◆ Work task
Write only how many lines in this data include "Agadir".

◆ Records shown

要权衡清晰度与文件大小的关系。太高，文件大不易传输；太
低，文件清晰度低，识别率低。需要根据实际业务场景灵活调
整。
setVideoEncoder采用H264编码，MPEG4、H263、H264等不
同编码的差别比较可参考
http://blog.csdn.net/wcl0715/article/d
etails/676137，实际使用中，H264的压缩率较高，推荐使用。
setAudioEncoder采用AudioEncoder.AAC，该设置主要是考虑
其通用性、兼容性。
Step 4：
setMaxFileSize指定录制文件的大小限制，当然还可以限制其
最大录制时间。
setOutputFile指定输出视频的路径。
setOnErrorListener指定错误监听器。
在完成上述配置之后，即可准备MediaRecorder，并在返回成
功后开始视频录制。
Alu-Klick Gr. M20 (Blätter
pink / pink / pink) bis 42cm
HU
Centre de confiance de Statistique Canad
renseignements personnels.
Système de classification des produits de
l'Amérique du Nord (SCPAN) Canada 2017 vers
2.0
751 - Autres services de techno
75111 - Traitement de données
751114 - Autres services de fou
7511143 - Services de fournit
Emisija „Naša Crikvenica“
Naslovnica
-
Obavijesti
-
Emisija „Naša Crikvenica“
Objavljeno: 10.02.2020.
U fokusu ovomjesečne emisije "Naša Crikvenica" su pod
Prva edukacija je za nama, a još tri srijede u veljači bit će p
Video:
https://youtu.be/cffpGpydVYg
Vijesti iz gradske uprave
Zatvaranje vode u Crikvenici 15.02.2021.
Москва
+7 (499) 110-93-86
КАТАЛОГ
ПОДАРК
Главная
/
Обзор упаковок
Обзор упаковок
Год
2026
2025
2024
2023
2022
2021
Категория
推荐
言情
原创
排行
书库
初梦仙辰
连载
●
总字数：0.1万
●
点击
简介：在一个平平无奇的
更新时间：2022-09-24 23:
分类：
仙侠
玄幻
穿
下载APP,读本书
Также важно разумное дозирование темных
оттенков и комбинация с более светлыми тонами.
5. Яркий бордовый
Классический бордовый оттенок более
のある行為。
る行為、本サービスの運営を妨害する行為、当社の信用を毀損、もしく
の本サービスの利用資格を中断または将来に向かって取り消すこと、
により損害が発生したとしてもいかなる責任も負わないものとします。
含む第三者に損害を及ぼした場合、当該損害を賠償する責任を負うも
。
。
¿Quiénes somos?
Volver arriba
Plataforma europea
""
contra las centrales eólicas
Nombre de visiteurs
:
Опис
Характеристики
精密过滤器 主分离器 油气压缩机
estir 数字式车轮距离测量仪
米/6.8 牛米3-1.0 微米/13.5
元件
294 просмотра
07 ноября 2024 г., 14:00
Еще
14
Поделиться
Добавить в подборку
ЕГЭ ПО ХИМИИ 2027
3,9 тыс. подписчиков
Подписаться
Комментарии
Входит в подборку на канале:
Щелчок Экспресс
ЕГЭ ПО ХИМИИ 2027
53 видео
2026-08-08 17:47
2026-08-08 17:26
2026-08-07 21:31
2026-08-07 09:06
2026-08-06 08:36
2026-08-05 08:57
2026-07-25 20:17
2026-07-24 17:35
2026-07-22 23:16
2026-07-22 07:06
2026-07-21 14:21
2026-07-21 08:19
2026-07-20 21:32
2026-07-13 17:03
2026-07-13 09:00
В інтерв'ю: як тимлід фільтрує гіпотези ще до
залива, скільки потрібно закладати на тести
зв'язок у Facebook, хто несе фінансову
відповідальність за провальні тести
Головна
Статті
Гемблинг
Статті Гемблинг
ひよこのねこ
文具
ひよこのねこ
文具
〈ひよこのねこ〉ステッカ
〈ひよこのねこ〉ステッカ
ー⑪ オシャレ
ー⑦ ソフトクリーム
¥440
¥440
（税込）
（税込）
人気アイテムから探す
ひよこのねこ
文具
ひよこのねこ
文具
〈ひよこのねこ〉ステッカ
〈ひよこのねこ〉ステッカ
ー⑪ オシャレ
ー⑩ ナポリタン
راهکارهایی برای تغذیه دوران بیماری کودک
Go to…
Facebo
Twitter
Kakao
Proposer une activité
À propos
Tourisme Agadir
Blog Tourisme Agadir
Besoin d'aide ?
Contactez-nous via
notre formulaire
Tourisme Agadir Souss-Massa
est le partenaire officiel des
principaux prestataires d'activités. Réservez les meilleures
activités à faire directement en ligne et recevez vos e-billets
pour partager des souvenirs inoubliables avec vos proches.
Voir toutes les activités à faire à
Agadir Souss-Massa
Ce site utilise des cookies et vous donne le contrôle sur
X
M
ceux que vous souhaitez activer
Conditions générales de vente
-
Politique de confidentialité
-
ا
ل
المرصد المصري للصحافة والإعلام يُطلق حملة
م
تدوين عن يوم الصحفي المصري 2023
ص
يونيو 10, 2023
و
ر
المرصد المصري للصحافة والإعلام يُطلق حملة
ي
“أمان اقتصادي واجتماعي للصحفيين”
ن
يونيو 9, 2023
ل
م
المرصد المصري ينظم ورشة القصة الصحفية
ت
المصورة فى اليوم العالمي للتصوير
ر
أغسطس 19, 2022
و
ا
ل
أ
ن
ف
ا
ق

◆ Output
4